Oggetto del marchio è proprio la rappresentazione di fantasia del personaggio secondo tratti caratteristici e peculiari. La mancanza nei beni in sequestro del nome che si dice elemento costitutivo del marchio, è circostanza irrilevante una volta accertata la forte similitudine tra le immagini contraffatte e quelle tutelate, posto che nell’insieme figurativo del marchio l’elemento di maggiore richiamo visivo è l’immagine caratterizzata, la cui notorietà ha portato anzi all’immedesimazione tra figura e nome (ad es. "canarino Titti" e "gatto Silvestro", dai tratti peculiari e inconfondibili).

Cassazione penale, sez. 5, 31/01/2005, n. 25147.

L’ordinanza impugnata risulta incensurabile in questa sede essendosi uniformata a tale giurisprudenza di legittimità.
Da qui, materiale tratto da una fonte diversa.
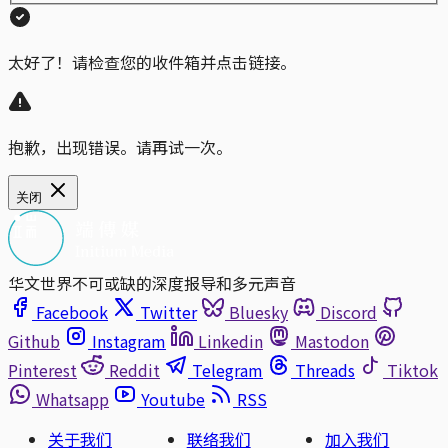
太好了！请检查您的收件箱并点击链接。
抱歉，出现错误。请再试一次。
关闭
华文世界不可或缺的深度报导和多元声音
Facebook
Twitter
Bluesky
Discord
Github
Instagram
Linkedin
Mastodon
Pinterest
Reddit
Telegram
Threads
Tiktok
Whatsapp
Youtube
RSS
关于我们
联络我们
加入我们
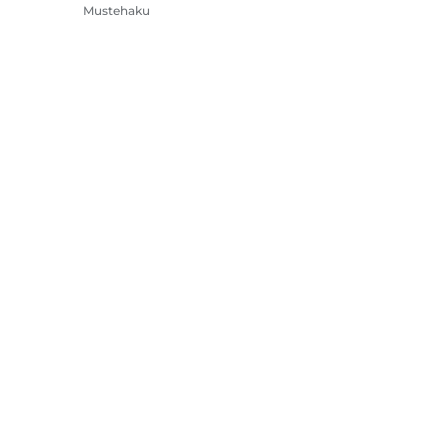
Mustehaku
Tulostimet
Videokamerat
Lisävarusteet ja
oheistuotteet
Myydyimmät
steasetukset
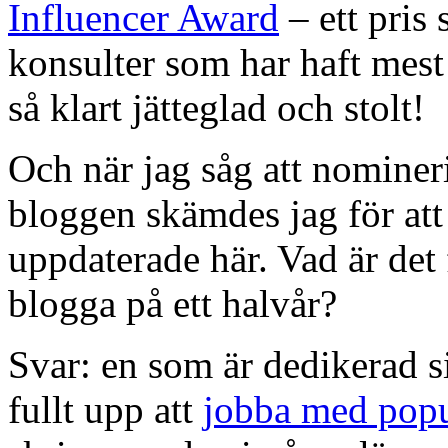
Influencer Award
– ett pri
konsulter som har haft mest 
så klart jätteglad och stolt!
Och när jag såg att nomineri
bloggen skämdes jag för att 
uppdaterade här. Vad är det
blogga på ett halvår?
Svar: en som är dedikerad si
fullt upp att
jobba med popu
Nè può ritenersi fondata la deduzione della mancata prova della registrazione dei predetti marchi figurativi, atteso che al riguardo si è affermato che ove il delitto di ricettazione abbia ad oggetto l’acquisto o la ricezione di prodotti industriali, di provenienza delittuosa perchè recanti marchi contraffatti, la responsabilità non è esclusa dalla mancanza di prova della registrazione dei marchi che si assumono contraffatti, ove si tratti di marchi di largo uso e di incontestata utilizzazione da parte delle società produttrici, gravando in tali ipotesi sull’imputato l’onere di provare la mancata registrazione (Cassazione penale, sez. 2, 13/05/2008, n. 22693).
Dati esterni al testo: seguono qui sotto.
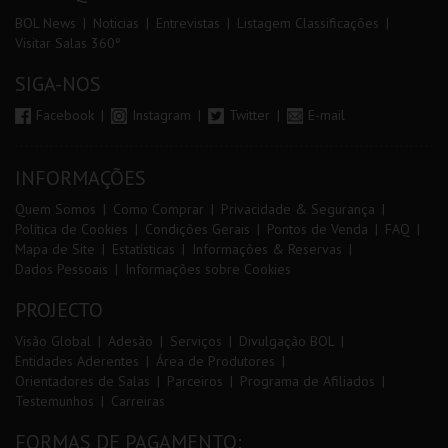
BOL News
Noticias
Entrevistas
Listagem Classificações
Visitar Salas 360º
SIGA-NOS
Facebook
Instagram
Twitter
E-mail
INFORMAÇÕES
Quem Somos
Como Comprar
Privacidade & Segurança
Política de Cookies
Condições Gerais
Pontos de Venda
FAQ
Mapa de Site
Estatísticas
Informações & Reservas
Dados Pessoais
Informações sobre Cookies
PROJECTO
Visão Global
Adesão
Serviços
Divulgação BOL
Entidades Aderentes
Área de Produtores
Orientadores de Salas
Parceiros
Programa de Afiliados
Testemunhos
Carreiras
FORMAS DE PAGAMENTO:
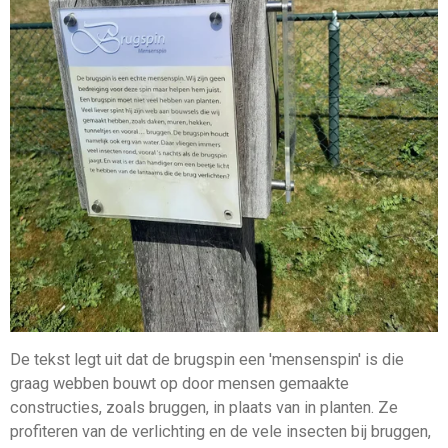
De tekst legt uit dat de brugspin een 'mensenspin' is die
graag webben bouwt op door mensen gemaakte
constructies, zoals bruggen, in plaats van in planten.
Ze
profiteren van de verlichting en de vele insecten bij bruggen,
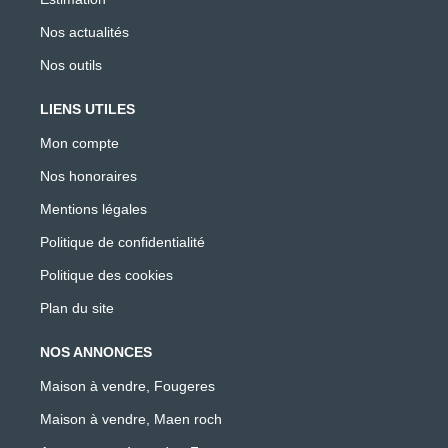
Nos actualités
Nos outils
LIENS UTILES
Mon compte
Nos honoraires
Mentions légales
Politique de confidentialité
Politique des cookies
Plan du site
NOS ANNONCES
Maison à vendre, Fougeres
Maison à vendre, Maen roch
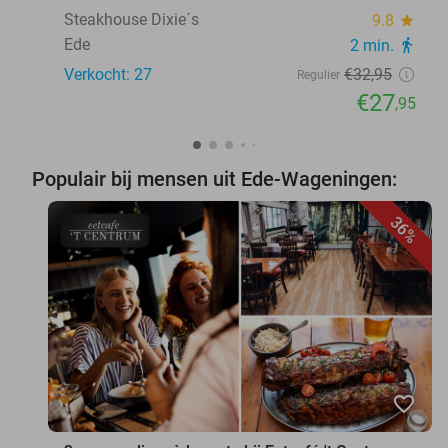
Steakhouse Dixie´s
9.8
star
Ede
2 min.
directions_walk
Verkocht: 27
€32
,95
Regulier
€27
,95
Populair bij mensen uit Ede-Wageningen:
36%
favorite_border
Del pari infondata è la deduzione riguardo alla grossonalità del falso essendo nota la Giurisprudenza che ha stabilito come, in riferimento all’ipotesi di reato prevista dall’art. 474 c.p., difficilmente il concetto di falso grossolano può essere delineato per la preminente ragione che detta norma è volta a tutelare, in via principale e diretta, non la libera determinazione dell’acquirente bensì la pubblica fede intesa come affidamento dei cittadini nei marchi o segni distintivi, che individuano le opere dell’ingegno e dei prodotti industriali e ne garantiscono la circolazione. L’art. 474 c.p. delinea una fattispecie di reato di pericolo, per la cui configurazione non è necessaria l’avvenuta realizzazione dell’inganno. In relazione al citato delitto l’art. 49 c.p., comma 2 risulta inapplicabile primo perchè la valutazione dell’inidoneità dell’azione (o dell’inesistenza dell’oggetto) deve essere rapportata al modello legale dello specifico reato coinvolto, ovvero alla condotta descritta dalla norma e secondo perchè non si può parlare di reato impossibile, quando nel concreto il reato si è in effetti realizzato. (Cassazione penale, sez. 2, 15/12/2000, n. 3169).

Consegue il rigetto del ricorso.

Ai sensi dell’art. 592 c.p.p., comma 1, e art. 616 c.p.p. il rigetto o la declaratoria di inammissibilità dell’impugnazione proposta dalla parte privata comportano la condanna di quest’ultima al pagamento delle spese del procedimento. Cassazione penale, sez. 6, 03 giugno 1994.
P.Q.M.

Rigetta il ricorso e condanna il ricorrente al pagamento delle spese processuali.

Testo non ufficiale. La sola stampa del bollettino ufficiale ha carattere legale.